I'm no fan of the Patriot Act, but it would cause me no loss of sleep if this wound up in the US Attorney's Office for the Southern District of New York. After all, 9/11 changed everything.
Indonesia's President Megawati Sukarnoputri, faced with rising heroin, methamphetamine, and ecstasy use, as well as rapidly increasing rates of HIV/AIDS infection among the island nation's 230 million inhabitants, has tightened her embrace of a repressive drug war approach to drug policy. In a blistering speech at a national seminar on drugs at the State Palace in Jakarta on October 29, Megawati scolded the country's drug war coordinating agency, the BKNN, for its failure to stop illicit drug use, demanded harsher sentences for drug offenders, recommended the death penalty for some, and suggested the Indonesian military, best known for its brutal efforts to suppress separatist populations in places like East Timor and Aceh province, could be asked to lend a hand against the new foe.
...................... Some anti-drug activists are also pushing to amend the country's 1997 laws No. 5/1997 banning psychotropic drugs, such as ecstasy and speed, and No. 22/1997, banning narcotics. Henry Yosodiningrat, chairman of the anti-drug foundation Granat, told the Jakarta Post that a committee reviewing those laws would call for the introduction of mandatory minimum sentences.
Indonesian drug laws provide for sentences of up 20 years for marijuana offenses and for the death penalty in narcotics trafficking or conspiracy cases. But according to local press accounts, most simple ecstasy, methamphetamine, or heroin possession cases result in prison terms ranging from one to five years. According to Agence France Press, last year five men had been sentenced to death for drug crimes, but none had been executed. Earlier this year, a 27-year-old Frenchman received a life sentence for smuggling 3.85 kilos of hashish into the country.
There are real social pressures in Indonesia to demand tough drug laws. One of which is staring our Australian friends in the face. Bashir the Bali bomber got two years because if he served more, it may lead to social upheaval. One of the best tools fundamentalists have to use is drug abuse. They point to that as a reason to make jihad. The Indonesians seem eager to import failed American policies as a last resort to deal with their drug problem.
Now that Frenchman smuggled in less dope than Corby is accused of doing, and got life. But Corby got the miminum 20 years for marijuana possession, when she could have been sentenced to death for smuggling. What the Australians are forgetting in their screetching but the Indonesians certainly aren't, is that they have a serious drug problem which hasn't been worthy of attention in the West. The fate of Orangutangs has gotten more air time.

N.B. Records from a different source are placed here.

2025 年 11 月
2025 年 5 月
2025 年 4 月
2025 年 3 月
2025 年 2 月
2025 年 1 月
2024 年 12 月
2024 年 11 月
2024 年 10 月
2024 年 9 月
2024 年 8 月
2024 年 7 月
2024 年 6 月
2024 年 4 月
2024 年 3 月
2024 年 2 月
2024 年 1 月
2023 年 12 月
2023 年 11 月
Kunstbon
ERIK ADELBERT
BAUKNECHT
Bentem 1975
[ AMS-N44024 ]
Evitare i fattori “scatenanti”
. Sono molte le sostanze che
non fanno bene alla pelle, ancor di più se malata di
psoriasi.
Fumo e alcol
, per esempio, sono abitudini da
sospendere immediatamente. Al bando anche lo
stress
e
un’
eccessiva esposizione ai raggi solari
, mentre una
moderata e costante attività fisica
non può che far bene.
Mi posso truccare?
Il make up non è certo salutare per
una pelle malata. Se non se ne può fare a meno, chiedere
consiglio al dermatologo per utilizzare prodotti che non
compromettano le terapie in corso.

Now, it's the same kind of "how dare you treat us like your own people" argument heard when Westerners face Third World justice. And while it may impress Australians, it doesn't make much of an impression in Indonesia, and instead, may ensure her a lengthy jail sentence.

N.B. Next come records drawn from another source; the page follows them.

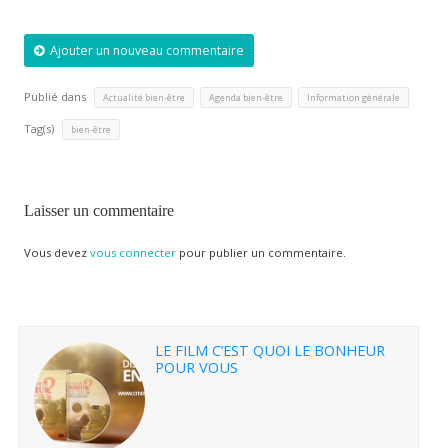
Ajouter un nouveau commentaire
Publié dans
,
,
Actualité bien-être
Agenda bien-être
Information générale
Tag(s)
bien-être
Laisser un commentaire
Vous devez
vous connecter
pour publier un commentaire.
LE FILM C’EST QUOI LE BONHEUR
POUR VOUS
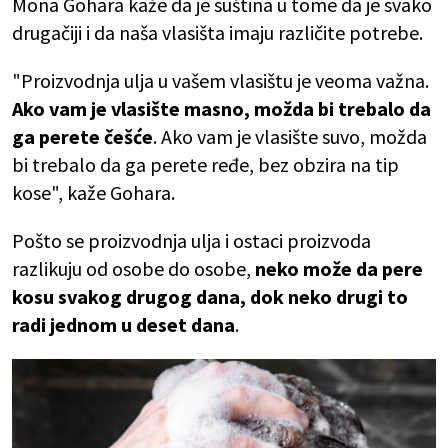
Mona Gohara kaže da je suština u tome da je svako
drugačiji i da naša vlasišta imaju različite potrebe.
"Proizvodnja ulja u vašem vlasištu je veoma važna.
Ako vam je vlasište masno, možda bi trebalo da
ga perete češće
. Ako vam je vlasište suvo, možda
bi trebalo da ga perete ređe, bez obzira na tip
kose", kaže Gohara.
Pošto se proizvodnja ulja i ostaci proizvoda
razlikuju od osobe do osobe,
neko može da pere
kosu svakog drugog dana, dok neko drugi to
radi jednom u deset dana
.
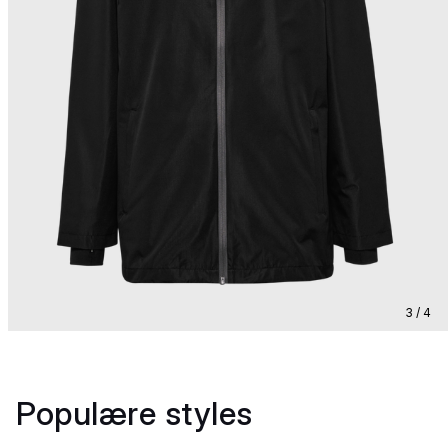
3 / 4
Populære styles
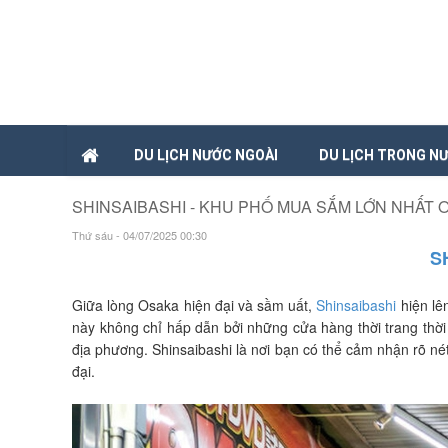
DU LỊCH NƯỚC NGOÀI
DU LỊCH TRONG N
SHINSAIBASHI - KHU PHỐ MUA SẮM LỚN NHẤT 
Thứ sáu - 04/07/2025 00:30
S
Giữa lòng Osaka hiện đại và sầm uất,
Shinsaibashi
hiện lê
này không chỉ hấp dẫn bởi những cửa hàng thời trang thờ
địa phương. Shinsaibashi là nơi bạn có thể cảm nhận rõ nét
đại.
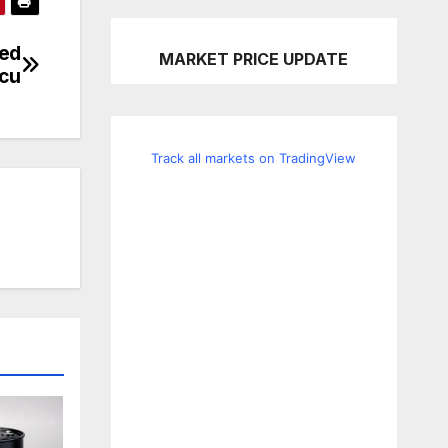
Fed
MARKET PRICE UPDATE
icu
Track all markets on TradingView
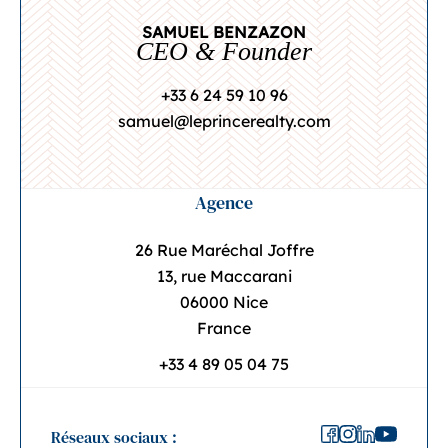
SAMUEL BENZAZON
CEO & Founder
+33 6 24 59 10 96
samuel@leprincerealty.com
Agence
26 Rue Maréchal Joffre
13, rue Maccarani
06000 Nice
France
+33 4 89 05 04 75
Réseaux sociaux :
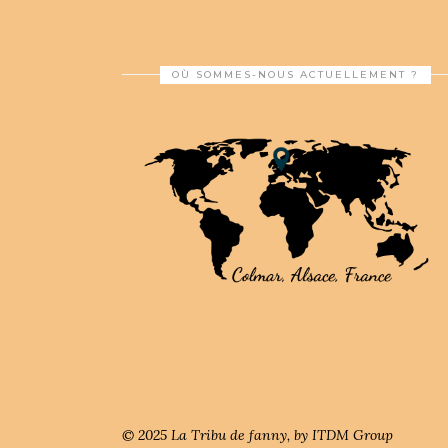
OÙ SOMMES-NOUS ACTUELLEMENT ?
© 2025 La Tribu de fanny, by ITDM Group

Since someone sent me to Wikipedia , let's quote from it:
Schapelle Corby said that the customs officer pointed at her bag and asked her brother if the bag belonged to him. Corby replied that it was hers. She opened her bag without being asked by the customs officer.
The customs officer, Gusti Nyoman Winata, gave a different version of the event. He said that he asked Corby to open her bag and she opened up an empty compartment of the bag. When he demanded a different compartment of the bag to be opened, she tried to prevent him from performing his duty. Corby's defence rejects these claims.

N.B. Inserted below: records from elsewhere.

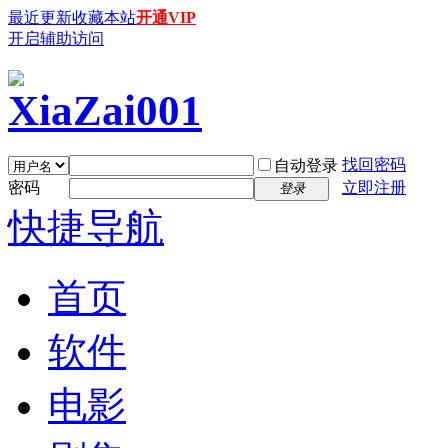
最近更新
收藏本站
开通VIP
开启辅助访问
找回密码
自动登录
密码
立即注册
登录
快捷导航
首页
软件
电影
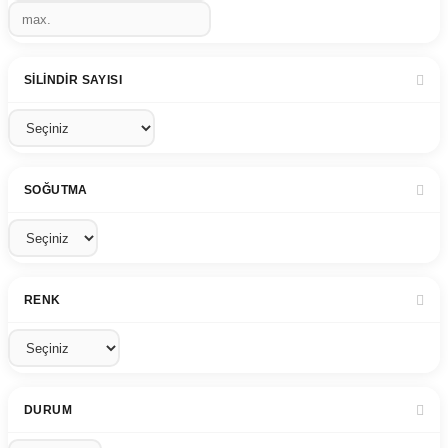
SILINDIR SAYISI
SOĞUTMA
RENK
DURUM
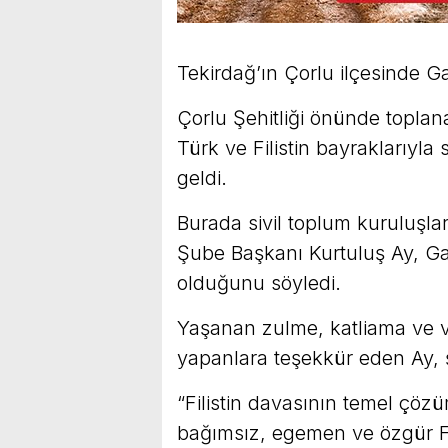
Tekirdağ’ın Çorlu ilçesinde Ga
Çorlu Şehitliği önünde topla
Türk ve Filistin bayraklarıyl
geldi.
Burada sivil toplum kuruluşl
Şube Başkanı Kurtuluş Ay, Ga
olduğunu söyledi.
Yaşanan zulme, katliama ve va
yapanlara teşekkür eden Ay, ş
“Filistin davasının temel çö
bağımsız, egemen ve özgür Fil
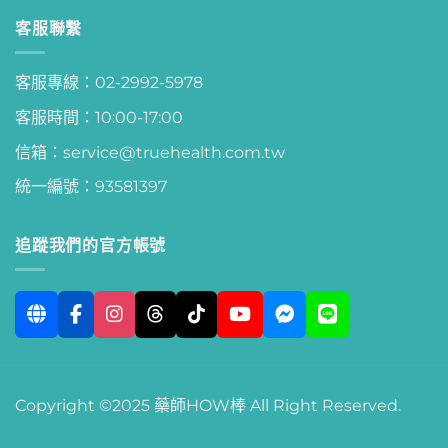
客服聯繫
客服專線：02-2992-5978
客服時間：10:00-17:00
信箱：service@truehealth.com.tw
統一編號：93581397
追蹤我們的官方帳號
Copyright ©2025 藥師HOW棒 All Right Reserved.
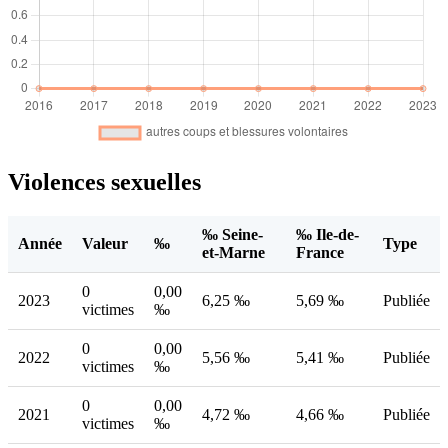
Violences sexuelles
‰ Seine-
‰ Ile-de-
Année
Valeur
‰
Type
et-Marne
France
0
0,00
2023
6,25 ‰
5,69 ‰
Publiée
victimes
‰
0
0,00
2022
5,56 ‰
5,41 ‰
Publiée
victimes
‰
0
0,00
2021
4,72 ‰
4,66 ‰
Publiée
victimes
‰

According to Professor Tim Lindsey, Director of the University of Melbourne's Asian Law Centre, the prosecution had a prima facie case against Corby, established merely by her possession of the narcotics, regardless of her knowledge. In a lecture given at Melbourne University (http://harangue.lecture.unimelb.edu.au/ilectures/ilectures.lasso?ut=707&id=19721), he said "Suffice to say that being caught with drugs on you, whether strapped to you or in a bag that is your property, is probably going to be sufficient in most instances for the prosecution to establish a prima facie case. The question then arises as to how that prima facie case is answered by a defence team."
The defense wanted to use this as evidence
John Patrick Ford, a remand prisoner in Port Phillip Prison, Australia, has given evidence in Corby's defence. Ford previously worked as a public servant for the (Australian) Child Support Agency (CSA), a department of the Australian Taxation Office, before his conviction.
Ford stated that he overheard a conversation within a prison between two men and alleges one of the men planted the marijuana in Corby's boogie board bag in Brisbane with the intent of having another person remove it in Sydney. Ford went on to state that a simple mixup resulted in the marijuana not being removed and subsequently being transported to Indonesia, all without Corby's knowledge. Once in Indonesia the marijuana was quickly located by Indonesian customs officials.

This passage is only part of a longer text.